Beyond being raw materials for and expressions of my productive life, I think that facts and narratives accessed over the internet also function in my life as distractions. More than one feminist woman in my life has observed (with amusement or exasperation, depending on the context) that I live too much in my head, and I do acknowledge that, at times, I use external facts and narratives as a distraction from the visceral realities of day-to-day life which can't help but be occasionally unpleasant and frequently boring. I don't think this is intrinsically bad if it is part of life in a balanced way; after all, almost everyone enjoys this kind of enterntainment/escape in one form or another. Still, it's another reason why lack of access to the riches of the internet can be difficult to take for someone accustomed to them.
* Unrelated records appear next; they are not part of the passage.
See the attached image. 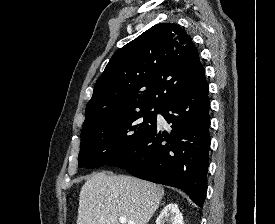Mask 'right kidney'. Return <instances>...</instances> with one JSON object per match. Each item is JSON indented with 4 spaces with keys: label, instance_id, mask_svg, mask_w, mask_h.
I'll return each mask as SVG.
<instances>
[{
    "label": "right kidney",
    "instance_id": "obj_1",
    "mask_svg": "<svg viewBox=\"0 0 275 224\" xmlns=\"http://www.w3.org/2000/svg\"><path fill=\"white\" fill-rule=\"evenodd\" d=\"M156 224H184L178 205L175 203L166 205L157 217Z\"/></svg>",
    "mask_w": 275,
    "mask_h": 224
}]
</instances>
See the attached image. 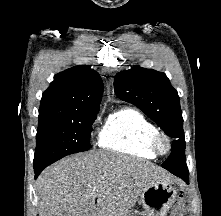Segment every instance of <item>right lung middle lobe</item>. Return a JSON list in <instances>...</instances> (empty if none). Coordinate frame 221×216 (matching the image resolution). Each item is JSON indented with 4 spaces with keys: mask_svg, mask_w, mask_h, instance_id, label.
Masks as SVG:
<instances>
[{
    "mask_svg": "<svg viewBox=\"0 0 221 216\" xmlns=\"http://www.w3.org/2000/svg\"><path fill=\"white\" fill-rule=\"evenodd\" d=\"M98 111L46 123H39L34 166L50 165L69 155L90 149L92 124Z\"/></svg>",
    "mask_w": 221,
    "mask_h": 216,
    "instance_id": "dd1d6c3e",
    "label": "right lung middle lobe"
}]
</instances>
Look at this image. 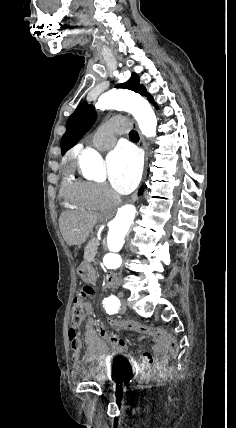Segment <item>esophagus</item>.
Wrapping results in <instances>:
<instances>
[{
	"instance_id": "obj_1",
	"label": "esophagus",
	"mask_w": 236,
	"mask_h": 428,
	"mask_svg": "<svg viewBox=\"0 0 236 428\" xmlns=\"http://www.w3.org/2000/svg\"><path fill=\"white\" fill-rule=\"evenodd\" d=\"M131 124H132V126L137 130V132H138V135H139V138H140V140H139V144L140 145H142V147L146 150V152H147V145H146V143H145V140H144V137L141 135V133H140V131H139V129H138V127H137V124L134 122V120H131ZM147 160H148V157L146 156V166H147ZM132 198H136V195H133L132 196Z\"/></svg>"
}]
</instances>
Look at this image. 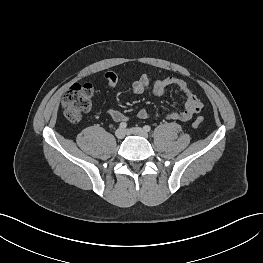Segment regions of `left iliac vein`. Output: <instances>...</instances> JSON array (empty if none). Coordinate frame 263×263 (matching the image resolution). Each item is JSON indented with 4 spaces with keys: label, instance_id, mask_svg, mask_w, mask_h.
Listing matches in <instances>:
<instances>
[{
    "label": "left iliac vein",
    "instance_id": "left-iliac-vein-1",
    "mask_svg": "<svg viewBox=\"0 0 263 263\" xmlns=\"http://www.w3.org/2000/svg\"><path fill=\"white\" fill-rule=\"evenodd\" d=\"M130 133H132L134 135H138V136L144 137V138L148 137V133L144 129L140 128V127H132V128H130Z\"/></svg>",
    "mask_w": 263,
    "mask_h": 263
}]
</instances>
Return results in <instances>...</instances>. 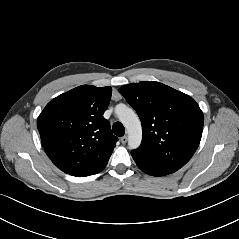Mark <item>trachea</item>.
I'll return each instance as SVG.
<instances>
[{"mask_svg":"<svg viewBox=\"0 0 239 239\" xmlns=\"http://www.w3.org/2000/svg\"><path fill=\"white\" fill-rule=\"evenodd\" d=\"M112 129L116 136L121 137L125 134V128L120 122H115Z\"/></svg>","mask_w":239,"mask_h":239,"instance_id":"trachea-1","label":"trachea"}]
</instances>
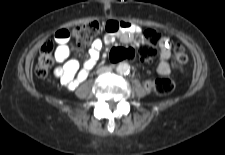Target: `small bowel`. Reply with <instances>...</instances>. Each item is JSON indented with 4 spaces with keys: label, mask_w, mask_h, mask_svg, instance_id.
Here are the masks:
<instances>
[{
    "label": "small bowel",
    "mask_w": 225,
    "mask_h": 155,
    "mask_svg": "<svg viewBox=\"0 0 225 155\" xmlns=\"http://www.w3.org/2000/svg\"><path fill=\"white\" fill-rule=\"evenodd\" d=\"M104 28L106 36L104 39L96 38L90 47L89 58L85 61L82 68L77 60L69 59L70 49L68 44L72 41V32L65 27L58 28L53 35L54 41L59 45L55 51L56 60L62 64L57 67L54 74L60 82L69 89H75L81 82L87 79L91 69L97 62L104 43L112 42L120 36L126 43L140 32V28L126 21L109 20L105 22ZM172 43L169 38L162 37L159 40V63L157 73L167 76L171 72L169 59L171 57Z\"/></svg>",
    "instance_id": "1"
}]
</instances>
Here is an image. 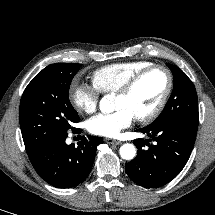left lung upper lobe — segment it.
<instances>
[{
	"label": "left lung upper lobe",
	"instance_id": "obj_1",
	"mask_svg": "<svg viewBox=\"0 0 215 215\" xmlns=\"http://www.w3.org/2000/svg\"><path fill=\"white\" fill-rule=\"evenodd\" d=\"M173 73L174 87L163 112L150 125L179 122L198 128V98L188 76L178 67L167 64Z\"/></svg>",
	"mask_w": 215,
	"mask_h": 215
}]
</instances>
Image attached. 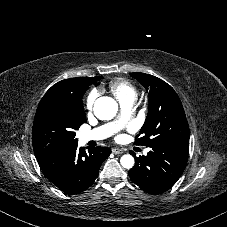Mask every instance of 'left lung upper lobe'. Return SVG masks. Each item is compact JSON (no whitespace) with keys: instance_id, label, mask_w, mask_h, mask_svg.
I'll return each mask as SVG.
<instances>
[{"instance_id":"1","label":"left lung upper lobe","mask_w":227,"mask_h":227,"mask_svg":"<svg viewBox=\"0 0 227 227\" xmlns=\"http://www.w3.org/2000/svg\"><path fill=\"white\" fill-rule=\"evenodd\" d=\"M149 93V112L137 145L188 141L189 126L182 103L174 89L163 80L145 73H130ZM140 136V137H139Z\"/></svg>"}]
</instances>
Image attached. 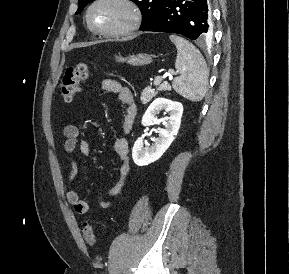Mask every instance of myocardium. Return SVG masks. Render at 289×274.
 <instances>
[{
  "label": "myocardium",
  "mask_w": 289,
  "mask_h": 274,
  "mask_svg": "<svg viewBox=\"0 0 289 274\" xmlns=\"http://www.w3.org/2000/svg\"><path fill=\"white\" fill-rule=\"evenodd\" d=\"M105 2H114L118 3L122 6H124L128 11V20L127 22L122 25L119 28L113 29V30H101L96 28L92 22H91V12L92 10L99 4L105 3ZM85 21L87 24V27L91 32H93L96 35L102 36V37H122L129 35L136 31L142 21V13L139 5L134 0H93L90 5L87 7L86 13H85Z\"/></svg>",
  "instance_id": "f54148a6"
}]
</instances>
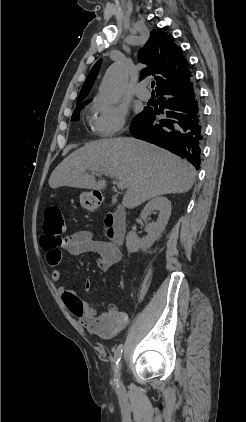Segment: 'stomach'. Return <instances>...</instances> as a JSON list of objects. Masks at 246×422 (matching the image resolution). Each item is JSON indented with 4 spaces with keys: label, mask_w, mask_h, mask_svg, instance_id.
<instances>
[{
    "label": "stomach",
    "mask_w": 246,
    "mask_h": 422,
    "mask_svg": "<svg viewBox=\"0 0 246 422\" xmlns=\"http://www.w3.org/2000/svg\"><path fill=\"white\" fill-rule=\"evenodd\" d=\"M80 203L82 207L88 210H92L96 206V201L93 193L83 192L80 195Z\"/></svg>",
    "instance_id": "stomach-1"
}]
</instances>
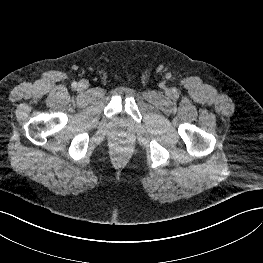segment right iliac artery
<instances>
[{
    "label": "right iliac artery",
    "mask_w": 263,
    "mask_h": 263,
    "mask_svg": "<svg viewBox=\"0 0 263 263\" xmlns=\"http://www.w3.org/2000/svg\"><path fill=\"white\" fill-rule=\"evenodd\" d=\"M72 87H73V88H76V87H77V83H76V82H73V83H72Z\"/></svg>",
    "instance_id": "82829eb1"
}]
</instances>
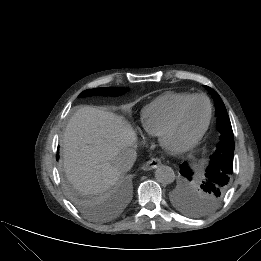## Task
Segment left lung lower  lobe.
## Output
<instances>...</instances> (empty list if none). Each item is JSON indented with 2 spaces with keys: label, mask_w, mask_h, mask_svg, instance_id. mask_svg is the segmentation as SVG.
Returning <instances> with one entry per match:
<instances>
[{
  "label": "left lung lower lobe",
  "mask_w": 261,
  "mask_h": 261,
  "mask_svg": "<svg viewBox=\"0 0 261 261\" xmlns=\"http://www.w3.org/2000/svg\"><path fill=\"white\" fill-rule=\"evenodd\" d=\"M207 172V170H206ZM180 174L183 175L185 178H192V172L190 171L189 167L187 166L186 163H183L181 166H180Z\"/></svg>",
  "instance_id": "1"
}]
</instances>
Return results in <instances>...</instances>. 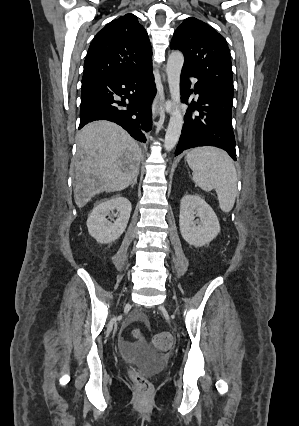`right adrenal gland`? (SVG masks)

There is something potentially unsettling about our increasing tendencies to prioritize technologically mediated connection with our fellow human beings and the world. I don't think I have a complete handle on it yet, but I'm pretty sure a part of what might be worrisome is its impact on our practices of connection that are local. I'm not sure I really see how indefinite deprivation of tools to connect at a distance might directly impact my local practices of connection here in L.A. Nonetheless, I can see that my expectations of physical distance are shaped much differently than those described in stories heard before we left, from my partner's grandfather. He talked of some of his many sisters and brothers moving away to get married and going for years and years without really interacting with them. Of course the experiences of his youth are much closer to most of humanity's current experiences in this regard than my own.
I'm not very confident in my abilities to enact this, and I'm conscious that such ability to deliberately leave and enter various communities tends to be connected to privilege, but I do at least in principle prioritize a commitment to attaching to the local. But the presence of technological mediators of connection at a distance play a huge role in making local connection optional by providing an alternate outlet for the human hunger for connection. Many people (often professionals with class privilege, for example) have no real interest in enacting specifically local connections with other individuals or with community.
I know I was startled a number of years ago when a good friend told me that she thought that, other than issues of distance from existing intimacies, what city you lived in didn't matter. Given that this was in the context of a discussion of Hamilton and Toronto, and my own growing consciousness at the time of the vastly different cultures of community and political engagement in the two cities, I was quite shocked. My experiences of Los Angeles are causing me to appreciate even more strongly that such sentiment is predicated on a certain kind of disengagement from the people and world that immediately surround you, as I come to appreciate more keenly the role of local physical geography (distance within the city and related public transit networks, in this instance) in shaping connections to other individuals and to community.
So that's where I'm at for the moment -- I'm still a little abashed at finding my net-free weeks to be such a frustration, relieved that they are over, and somewhat reassured that at least they have made all of these things a little bit more visible for me.